WHAT NEEDS TO BE DONE >> Go through the records and show each line where the word "efficiency" occurs.

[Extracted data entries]
=== Begin Enclosure ===

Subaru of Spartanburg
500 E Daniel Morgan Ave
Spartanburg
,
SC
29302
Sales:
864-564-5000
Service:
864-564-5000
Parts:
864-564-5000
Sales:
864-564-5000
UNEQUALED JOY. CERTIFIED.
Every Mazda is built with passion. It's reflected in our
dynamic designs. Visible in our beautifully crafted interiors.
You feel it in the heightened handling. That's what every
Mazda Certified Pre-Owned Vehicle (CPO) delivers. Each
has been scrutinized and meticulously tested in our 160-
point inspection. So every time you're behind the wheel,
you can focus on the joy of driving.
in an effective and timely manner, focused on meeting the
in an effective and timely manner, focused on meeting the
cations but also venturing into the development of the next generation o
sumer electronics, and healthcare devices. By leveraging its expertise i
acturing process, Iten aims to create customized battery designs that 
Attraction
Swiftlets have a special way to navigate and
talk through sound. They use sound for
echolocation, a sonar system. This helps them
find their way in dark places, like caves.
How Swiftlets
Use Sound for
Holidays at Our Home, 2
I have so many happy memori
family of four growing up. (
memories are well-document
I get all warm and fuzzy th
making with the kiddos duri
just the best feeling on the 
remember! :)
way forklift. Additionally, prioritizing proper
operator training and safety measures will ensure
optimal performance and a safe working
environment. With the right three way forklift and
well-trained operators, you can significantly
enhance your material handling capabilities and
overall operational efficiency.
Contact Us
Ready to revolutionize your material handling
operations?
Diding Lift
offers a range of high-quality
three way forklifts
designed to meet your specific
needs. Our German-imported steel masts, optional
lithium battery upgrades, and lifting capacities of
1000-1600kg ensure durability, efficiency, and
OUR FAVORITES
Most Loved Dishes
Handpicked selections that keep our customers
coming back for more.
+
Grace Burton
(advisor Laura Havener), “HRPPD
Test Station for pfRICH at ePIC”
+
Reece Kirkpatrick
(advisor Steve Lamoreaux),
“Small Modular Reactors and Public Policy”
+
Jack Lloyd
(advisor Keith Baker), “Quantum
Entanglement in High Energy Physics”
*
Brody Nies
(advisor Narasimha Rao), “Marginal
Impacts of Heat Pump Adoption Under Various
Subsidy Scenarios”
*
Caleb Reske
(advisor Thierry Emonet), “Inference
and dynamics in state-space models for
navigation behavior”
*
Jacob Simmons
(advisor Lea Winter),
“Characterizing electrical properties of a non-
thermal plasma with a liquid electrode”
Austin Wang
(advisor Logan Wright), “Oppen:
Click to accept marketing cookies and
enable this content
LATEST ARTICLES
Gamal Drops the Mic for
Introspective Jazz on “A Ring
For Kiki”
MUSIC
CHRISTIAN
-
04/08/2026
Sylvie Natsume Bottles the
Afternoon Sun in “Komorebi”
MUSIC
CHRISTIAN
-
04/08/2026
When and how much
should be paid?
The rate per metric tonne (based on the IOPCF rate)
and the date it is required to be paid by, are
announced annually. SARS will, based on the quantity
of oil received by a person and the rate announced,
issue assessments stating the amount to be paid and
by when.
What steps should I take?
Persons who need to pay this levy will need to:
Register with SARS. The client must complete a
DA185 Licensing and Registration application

=== End Enclosure ===

ANSWER BOX >>
overall operational efficiency.
1000-1600kg ensure durability, efficiency, and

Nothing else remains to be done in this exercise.